┌─ RECORDS SHOWN

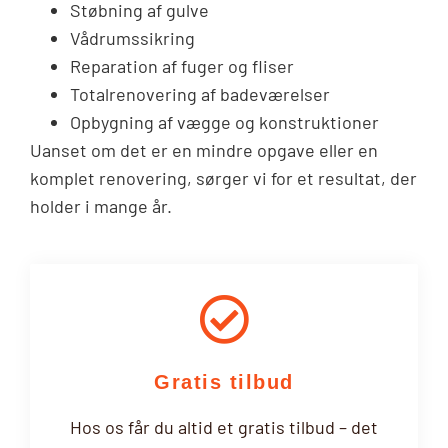
Støbning af gulve
Vådrumssikring
Reparation af fuger og fliser
Totalrenovering af badeværelser
Opbygning af vægge og konstruktioner
Uanset om det er en mindre opgave eller en
komplet renovering, sørger vi for et resultat, der
holder i mange år.
Gratis tilbud
Hos os får du altid et gratis tilbud – det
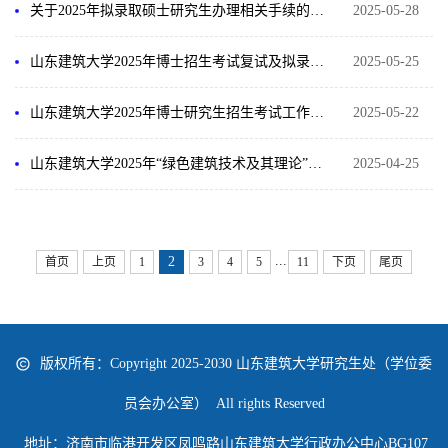
关于2025年拟录取硕士研究生办理相关手续的说明
2025-05-28
山东建筑大学2025年博士招生考试复试及拟录取办法
2025-05-25
山东建筑大学2025年博士研究生招生考试工作安排
2025-05-22
山东建筑大学2025年“绿色建筑技术及其理论”博士人才培养项目 “申请-审核制”招收博士研究生招生简章
2025-04-25
...
2
首页
上页
1
3
4
5
11
下页
尾页
版权所有：Copyright 2025-2030 山东建筑大学研究生处（学位委
员会办公室） All rights Reserved
地址：济南市临港开发区凤鸣路山东建筑大学行政办公中心BG107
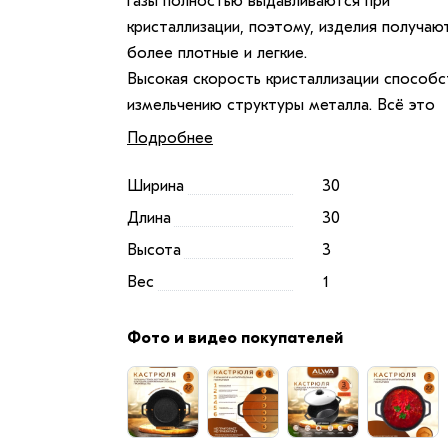
газы полностью выдавливаются при
кристаллизации, поэтому, изделия получаю
более плотные и легкие.
Высокая скорость кристаллизации способс
измельчению структуры металла. Всё это
повышает её физические свойства:
Подробнее
— Тесты на прочность показывают увелич
показателей в 2-4 раза по сравнению с др
Ширина
30
методами производства.
Длина
30
— Полученный продукт по свойствам
Высота
3
приближен к изделиям из титановых сплаво
Вес
1
хотя имеют литую структуру.
Наша продукция плотная, легкая, надёжная
Фото и видео покупателей
максимально устойчива к деформациям.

└─

EXERCISE DIRECTIONS:
From the first line to the last, retype the entries above exactly, minus the pictures.

WRITTEN RESPONSE:
Støbning af gulve
Vådrumssikring
Reparation af fuger og fliser
Totalrenovering af badeværelser
Opbygning af vægge og konstruktioner
Uanset om det er en mindre opgave eller en
komplet renovering, sørger vi for et resultat, der
holder i mange år.
Gratis tilbud
Hos os får du altid et gratis tilbud – det
关于2025年拟录取硕士研究生办理相关手续的说明
2025-05-28
山东建筑大学2025年博士招生考试复试及拟录取办法
2025-05-25
山东建筑大学2025年博士研究生招生考试工作安排
2025-05-22
山东建筑大学2025年“绿色建筑技术及其理论”博士人才培养项目 “申请-审核制”招收博士研究生招生简章
2025-04-25
...
2
首页
上页
1
3
4
5
11
下页
尾页
版权所有：Copyright 2025-2030 山东建筑大学研究生处（学位委
员会办公室） All rights Reserved
地址：济南市临港开发区凤鸣路山东建筑大学行政办公中心BG107
газы полностью выдавливаются при
кристаллизации, поэтому, изделия получаю
более плотные и легкие.
Высокая скорость кристаллизации способс
измельчению структуры металла. Всё это
повышает её физические свойства:
Подробнее
— Тесты на прочность показывают увелич
показателей в 2-4 раза по сравнению с др
Ширина
30
методами производства.
Длина
30
— Полученный продукт по свойствам
Высота
3
приближен к изделиям из титановых сплаво
Вес
1
хотя имеют литую структуру.
Наша продукция плотная, легкая, надёжная
Фото и видео покупателей
максимально устойчива к деформациям.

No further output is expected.